*THE RECORDS*.

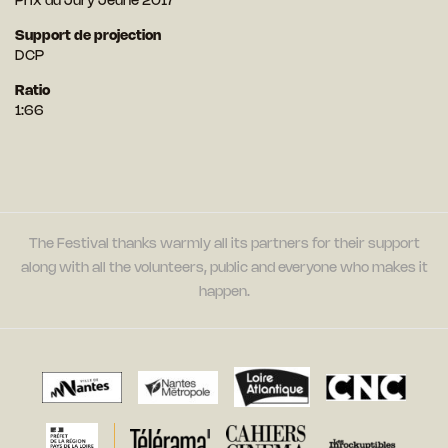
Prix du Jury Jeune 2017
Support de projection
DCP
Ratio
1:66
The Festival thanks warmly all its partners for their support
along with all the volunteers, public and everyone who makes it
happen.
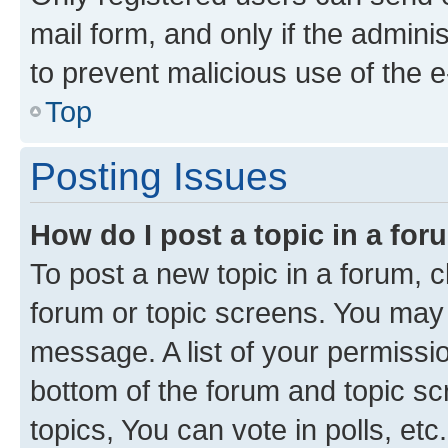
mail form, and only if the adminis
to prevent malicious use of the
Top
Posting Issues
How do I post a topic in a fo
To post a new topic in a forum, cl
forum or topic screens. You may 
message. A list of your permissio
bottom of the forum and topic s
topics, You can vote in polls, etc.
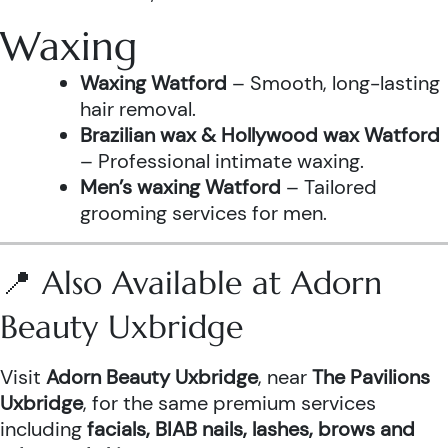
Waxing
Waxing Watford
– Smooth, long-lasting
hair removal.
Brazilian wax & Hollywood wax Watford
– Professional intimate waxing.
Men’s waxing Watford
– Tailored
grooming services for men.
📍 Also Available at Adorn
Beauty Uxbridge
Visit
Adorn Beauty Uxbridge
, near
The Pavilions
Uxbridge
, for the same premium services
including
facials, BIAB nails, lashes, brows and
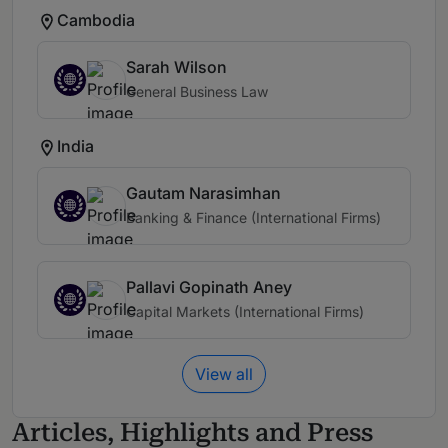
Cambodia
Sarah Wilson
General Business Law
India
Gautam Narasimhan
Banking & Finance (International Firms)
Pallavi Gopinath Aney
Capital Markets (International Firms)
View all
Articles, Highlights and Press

==

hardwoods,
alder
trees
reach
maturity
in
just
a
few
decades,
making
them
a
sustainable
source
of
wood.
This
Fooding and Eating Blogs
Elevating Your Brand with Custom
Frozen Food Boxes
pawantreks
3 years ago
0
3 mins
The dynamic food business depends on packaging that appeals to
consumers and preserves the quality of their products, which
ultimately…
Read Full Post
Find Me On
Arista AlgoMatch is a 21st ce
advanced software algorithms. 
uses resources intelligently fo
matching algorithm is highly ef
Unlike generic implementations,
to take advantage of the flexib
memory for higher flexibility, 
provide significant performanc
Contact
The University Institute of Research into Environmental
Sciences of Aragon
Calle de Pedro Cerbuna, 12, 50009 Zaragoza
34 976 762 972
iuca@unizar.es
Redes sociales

--

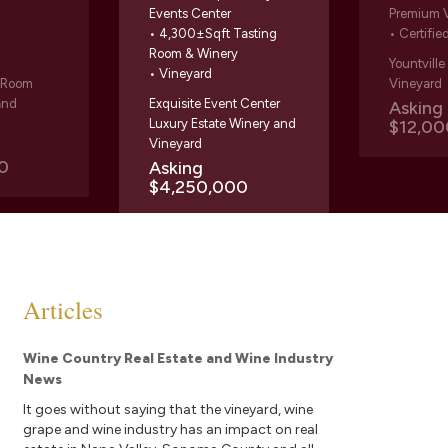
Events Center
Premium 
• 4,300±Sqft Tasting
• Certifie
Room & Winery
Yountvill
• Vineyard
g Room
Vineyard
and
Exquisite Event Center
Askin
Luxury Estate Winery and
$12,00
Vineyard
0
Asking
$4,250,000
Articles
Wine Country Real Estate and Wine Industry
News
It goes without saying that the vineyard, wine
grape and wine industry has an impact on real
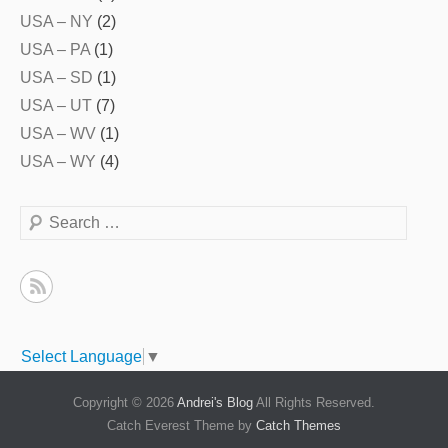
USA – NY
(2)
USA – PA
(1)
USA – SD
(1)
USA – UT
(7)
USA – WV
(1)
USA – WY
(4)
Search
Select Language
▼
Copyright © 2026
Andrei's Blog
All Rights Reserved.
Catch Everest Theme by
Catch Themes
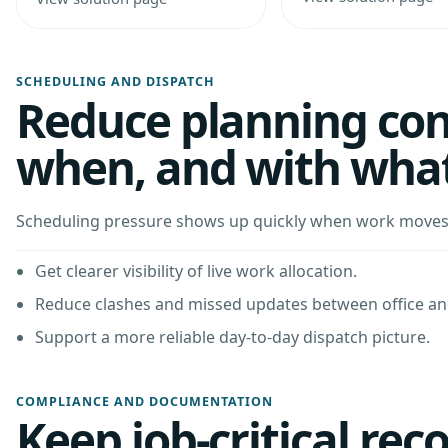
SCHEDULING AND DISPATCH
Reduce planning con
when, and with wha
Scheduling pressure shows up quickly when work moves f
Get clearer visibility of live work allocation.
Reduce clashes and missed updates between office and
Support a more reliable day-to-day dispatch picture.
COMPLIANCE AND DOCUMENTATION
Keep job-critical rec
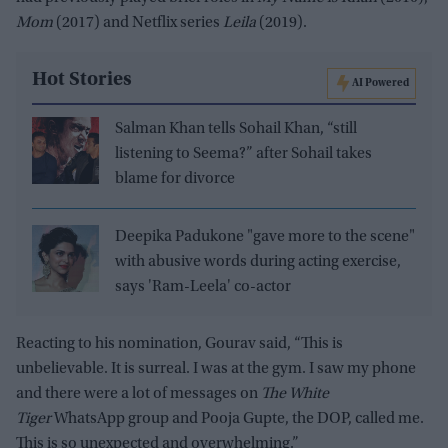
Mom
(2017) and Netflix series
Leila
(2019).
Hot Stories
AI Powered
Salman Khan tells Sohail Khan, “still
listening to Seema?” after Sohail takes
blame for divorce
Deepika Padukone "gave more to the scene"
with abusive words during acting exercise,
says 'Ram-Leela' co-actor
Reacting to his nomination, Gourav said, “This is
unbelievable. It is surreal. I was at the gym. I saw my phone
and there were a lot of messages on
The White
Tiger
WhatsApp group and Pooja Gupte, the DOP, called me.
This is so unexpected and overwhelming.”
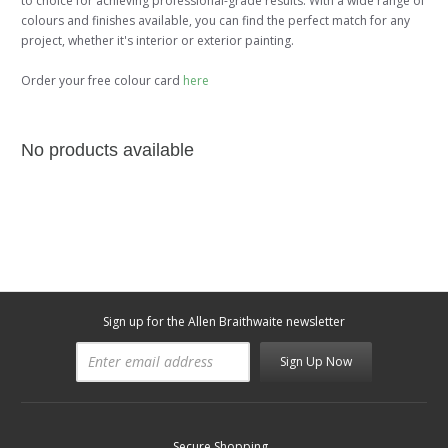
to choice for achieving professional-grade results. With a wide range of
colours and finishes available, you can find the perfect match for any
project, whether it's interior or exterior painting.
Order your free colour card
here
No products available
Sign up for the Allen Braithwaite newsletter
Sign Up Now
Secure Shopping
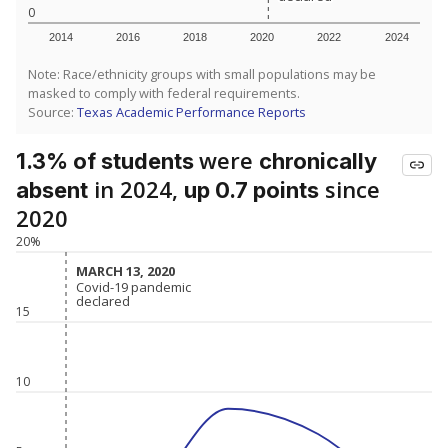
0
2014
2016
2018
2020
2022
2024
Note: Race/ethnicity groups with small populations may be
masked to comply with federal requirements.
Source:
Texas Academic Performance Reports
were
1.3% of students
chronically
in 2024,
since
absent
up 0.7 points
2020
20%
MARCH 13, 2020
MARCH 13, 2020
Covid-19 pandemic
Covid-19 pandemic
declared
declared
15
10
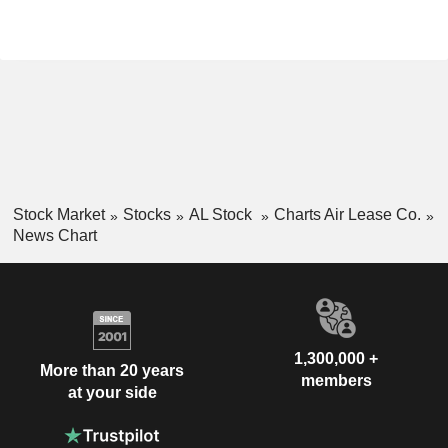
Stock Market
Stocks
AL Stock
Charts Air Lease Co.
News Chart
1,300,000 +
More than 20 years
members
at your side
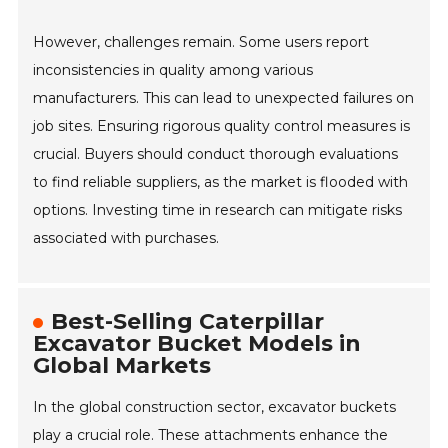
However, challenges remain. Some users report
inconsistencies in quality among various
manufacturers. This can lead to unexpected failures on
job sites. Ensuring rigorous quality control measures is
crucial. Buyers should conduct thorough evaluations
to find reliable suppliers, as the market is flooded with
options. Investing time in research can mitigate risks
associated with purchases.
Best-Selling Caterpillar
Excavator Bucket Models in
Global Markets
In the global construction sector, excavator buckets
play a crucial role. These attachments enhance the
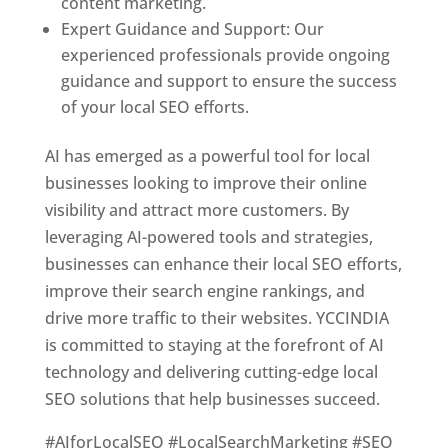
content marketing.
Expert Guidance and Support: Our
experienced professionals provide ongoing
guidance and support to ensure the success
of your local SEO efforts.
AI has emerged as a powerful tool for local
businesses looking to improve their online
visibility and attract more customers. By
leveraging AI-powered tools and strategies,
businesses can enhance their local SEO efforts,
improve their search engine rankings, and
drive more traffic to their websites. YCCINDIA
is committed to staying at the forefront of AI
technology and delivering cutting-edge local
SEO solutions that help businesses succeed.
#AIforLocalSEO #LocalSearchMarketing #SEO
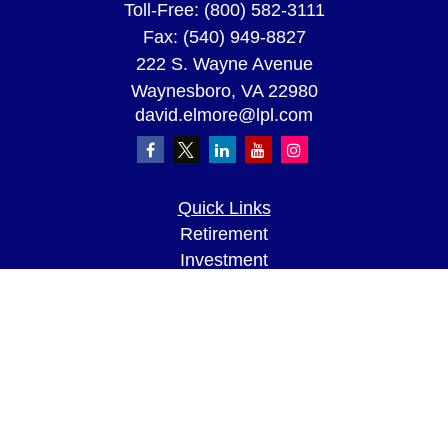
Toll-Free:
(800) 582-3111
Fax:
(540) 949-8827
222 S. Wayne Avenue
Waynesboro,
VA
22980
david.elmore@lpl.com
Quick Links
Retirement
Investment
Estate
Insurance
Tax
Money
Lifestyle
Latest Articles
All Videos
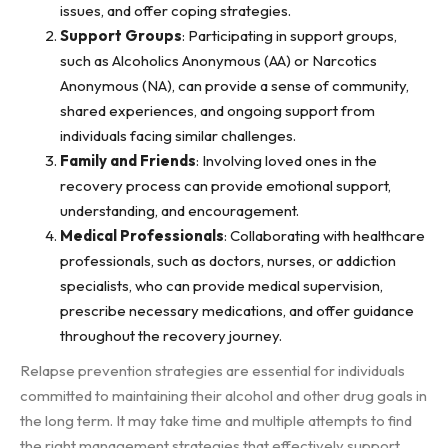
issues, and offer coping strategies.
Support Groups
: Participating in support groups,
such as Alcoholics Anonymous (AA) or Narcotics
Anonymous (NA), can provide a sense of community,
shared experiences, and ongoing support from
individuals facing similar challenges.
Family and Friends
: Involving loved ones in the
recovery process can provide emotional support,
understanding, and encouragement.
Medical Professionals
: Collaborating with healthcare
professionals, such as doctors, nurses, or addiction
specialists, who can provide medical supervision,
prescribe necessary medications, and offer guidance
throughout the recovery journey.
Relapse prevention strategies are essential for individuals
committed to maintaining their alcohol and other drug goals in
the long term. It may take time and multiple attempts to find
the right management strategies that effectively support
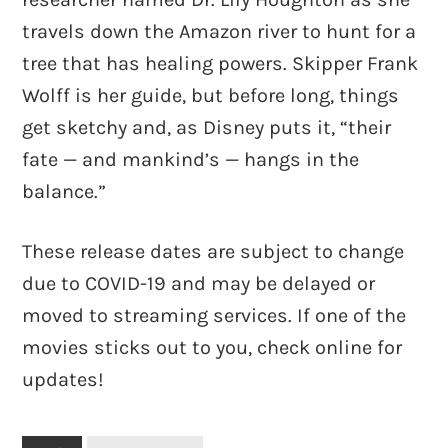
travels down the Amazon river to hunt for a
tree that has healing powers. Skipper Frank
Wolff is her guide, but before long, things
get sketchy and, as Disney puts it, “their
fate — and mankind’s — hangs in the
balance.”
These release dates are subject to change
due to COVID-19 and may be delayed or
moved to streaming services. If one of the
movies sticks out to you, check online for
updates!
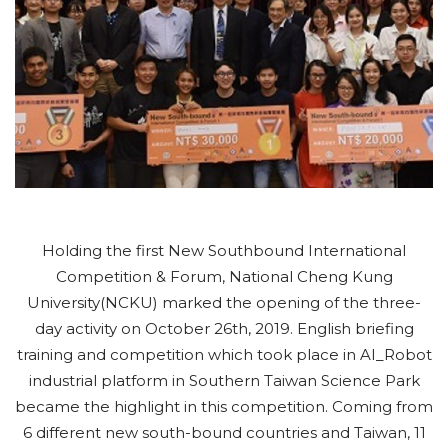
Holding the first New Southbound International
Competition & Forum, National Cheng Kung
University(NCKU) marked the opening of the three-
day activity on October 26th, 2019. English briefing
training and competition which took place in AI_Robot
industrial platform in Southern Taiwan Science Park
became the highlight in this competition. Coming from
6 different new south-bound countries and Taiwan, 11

*WHAT THE TASK REQUIRES*. Report each line of the material in which the string "Taiwan" occurs.

*EXPECTED ANSWER*.
industrial platform in Southern Taiwan Science Park
6 different new south-bound countries and Taiwan, 11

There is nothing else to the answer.